Она принялась всхлипывать и тереть переносицу рукавицей.
– Вот видишь, и я плачу. Могу ещё плакать! Ах, Тимка! Сколько слез кругом. Весь мир плачет кровавыми слезами! Вот шла я от Москвы досюда. Долго шла по дорогам и всё смотрела, как умирают люди, но сама не погибла. Только теперь… теперь…
Ведро с глухим звяком упало на снег, плечи её сотрясал озноб.
– А как Тимку твоего по батюшке? Отчество его как? – кашлянув для порядка, проговорил Вовка.

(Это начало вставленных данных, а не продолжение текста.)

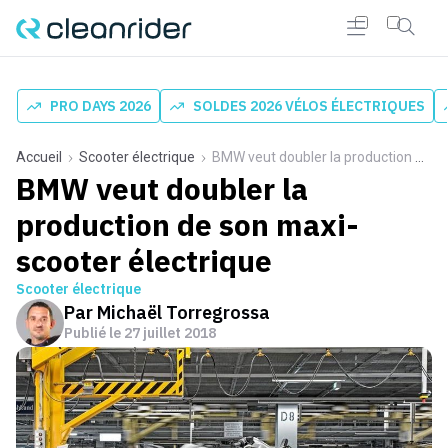
PRO DAYS 2026
SOLDES 2026 VÉLOS ÉLECTRIQUES
Accueil
Scooter électrique
BMW veut doubler la production de son maxi-scooter électrique
BMW veut doubler la
production de son maxi-
scooter électrique
Scooter électrique
Par
Michaël Torregrossa
Publié le
27 juillet 2018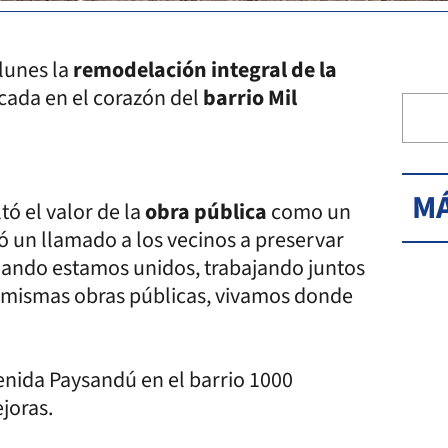
lunes la
remodelación integral de la
icada en el corazón del
barrio Mil
MÁ
tó el valor de la
obra pública
como un
zó un llamado a los vecinos a preservar
uando estamos unidos, trabajando juntos
 mismas obras públicas, vivamos donde
venida Paysandú en el barrio 1000
joras.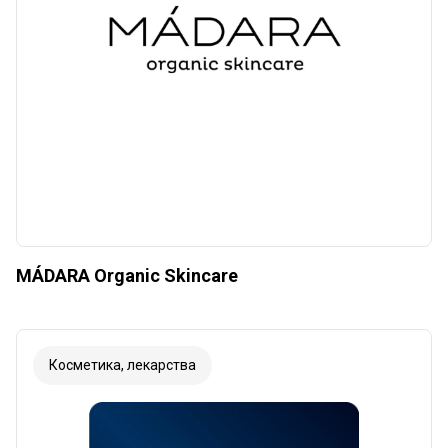
MÁDARA Organic Skincare
Косметика, лекарства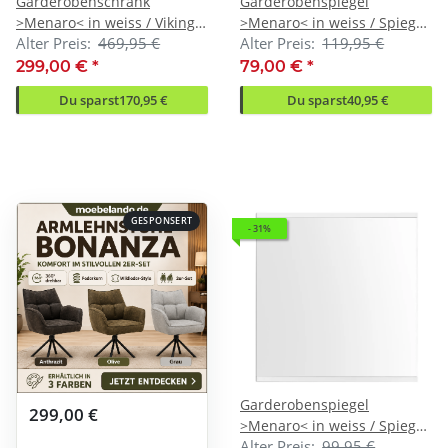
Garderobenschrank
Garderobenspiegel
>Menaro< in weiss / Viking
>Menaro< in weiss / Spiegel
Alter Preis:
469,95 €
Alter Preis:
119,95 €
Oak Dekor - 75x198x37
- 132x64x3 (BxHxT)
(BxHxT)
299,00 €
*
79,00 €
*
Du sparst
170,95 €
Du sparst
40,95 €
GESPONSERT
- 31%
Garderobenspiegel
299,00 €
>Menaro< in weiss / Spiegel,
Alter Preis:
99,95 €
Holzwerkstoff - 75x78x3cm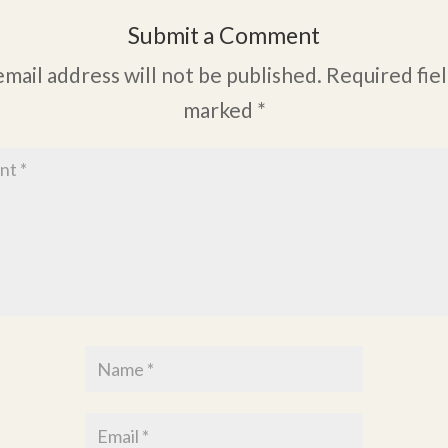
Submit a Comment
email address will not be published.
Required fiel
marked
*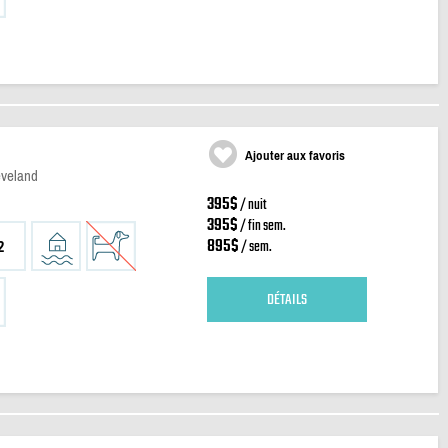
Ajouter aux favoris
eveland
395$
/ nuit
395$
/ fin sem.
895$
/ sem.
2
DÉTAILS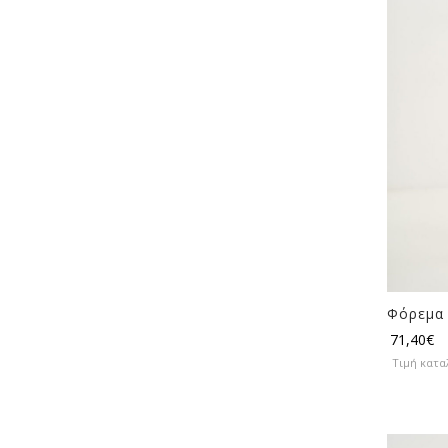
Φόρεμα 
71,40
€
Τιμή κατα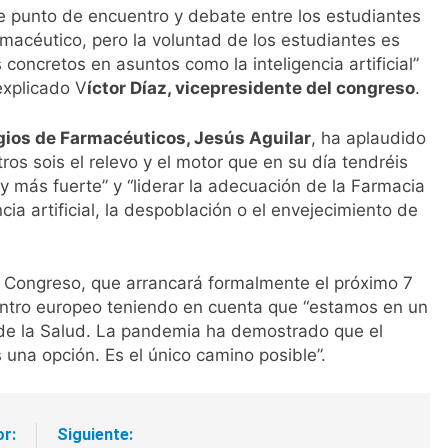
de punto de encuentro y debate entre los estudiantes
armacéutico, pero la voluntad de los estudiantes es
oncretos en asuntos como la inteligencia artificial”
explicado V
íctor Díaz, vicepresidente del congreso
.
gios de Farmacéuticos, Jesús Aguilar
, ha aplaudido
tros sois el relevo y el motor que en su día tendréis
 y más fuerte” y “liderar la adecuación de la Farmacia
ia artificial, la despoblación o el envejecimiento de
l Congreso, que arrancará formalmente el próximo 7
entro europeo teniendo en cuenta que “estamos en un
de la Salud. La pandemia ha demostrado que el
una opción. Es el único camino posible”.
or:
Siguiente: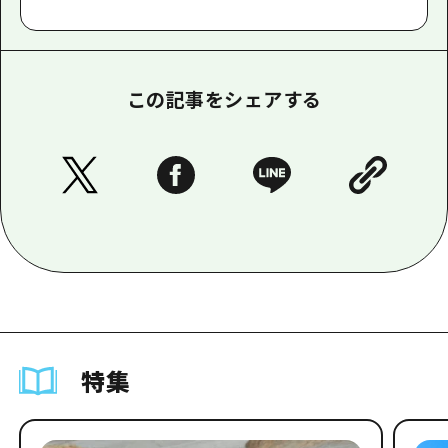
この記事をシェアする
特集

Ксения обернулась. Перед ней снова стоял кладбищенский сторож из деревни Скрытня в тулупе, накинутом прямо на исподнее, в валенках на босу ногу, в знакомом лохматом треухе. Ксения поймала его по-волчьи голодный взгляд и отвернулась.
– Оставь! Оставь меня в покое! Зачем всё это! Мы оба – предатели!
– Так любишь? Надо же!
– Да!!! – крикнула она, оборачиваясь. – Веришь, он каждую минуту со мной! Каждый миг! Вот и сейчас будто он тут, рядом, на этой вот завалинке! Будь он проклят! Но я его найду! Найду! Найду!
Потревоженные её криком, с верхних ветвей елок стали скатываться наземь большие пласты снега.
– … и ненавидишь, – Вовка закурил самокрутку. – Обидел. А ты его ещё и пожалела за то, что он тебя обидел.
– Не твоё дело. И запомни: я тебе не Марфа.
– Да и я не Тимка. Я суть Вовка Никто. А ты в моё отсутствие чаевничать-то перестала, оттого и тяжело тебе теперь.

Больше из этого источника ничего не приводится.